Overall, a 27.3% CSW% isn't ace material, but it's on par with other young studs like Dustin May (27.1%) and Kris Bubic (27.3%). Sanchez already has demonstrated that he won't walk his way out of games, nor was the long ball a problem as his 9.4% HR/FB rate can attest to. There's plenty to like here so even if he doesn't cut down on his sinker usage or get the pitch to fully work for him, he should at least sustain last year's results. Minimal growth already puts him in the range of a fantasy SP3. Sanchez's 129 ERA+ was higher than Lucas Giolito or Walker Buehler and he has the benefit of a pitcher's park behind him; the floor for him ratio-wise is well worth the draft risk even if a bump in K-rate is not expected.
2021 Projection
Early Steamer projections are not bullish on Sanchez relative to last season's performance. It predicts his ERA to climb half a run, up to 3.95 along with a 1.30 WHIP. It also predicts no movement in his K% whatsoever. It will be interesting to see what the final ATC projections come out to be but it is easy to buy into a strikeout increase, if not a full-out spike.
When forecasting his ratios, it depends if you put more stock into the way he began the season or ended it. Although getting hit hard in the final pair of regular-season starts and exiting early in the last postseason start may be alarming, it should be noted that two of those games came against the Braves. Of course, he will face his division rivals quite a bit over the next year but their strong end to 2020 may have made Sanchez look worse than he is.
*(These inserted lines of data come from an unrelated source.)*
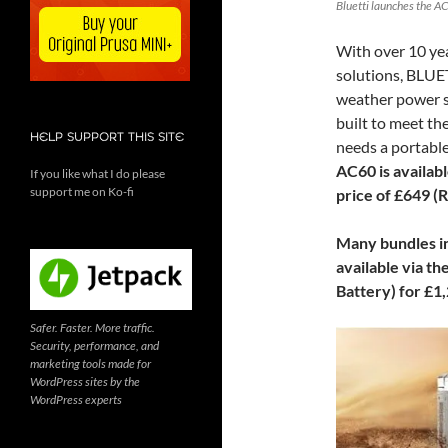
Bluetti launches the AC
With over 10 yea
solutions, BLUET
weather power st
built to meet t
HELP SUPPORT THIS SITE
needs a portable
AC60 is availab
If you like what I do please
support me on Ko-fi
price of £649 (
Many bundles in
available via th
Battery) for £1
Safer. Faster. More traffic.
Security, performance, and
marketing tools made for
WordPress sites by the
WordPress experts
A cursory glance at the debut season for Sixto Sanchez may show a flamethrowing prospect who dazzled upon arrival but was eventually figured out, leading to pessimism about his true Major League readiness. A deeper look reveals a young starter who has all the tools at his disposal to be a true ace and avoided the erratic control that plagues many young starters. By contrast, Casey Mize, the No. 8 prospect in all of baseball heading into 2021, pitched to a 7.27 xERA thanks in part to a 9.8% walk rate.
His early 2021 ADP in NFBC drafts is 114 overall, just behind pitchers such as Zack Greinke and Dylan Budy. Sanchez can't be considered a bargain but the reward could be great if he delivers high-end SP2 value at an SP3 cost.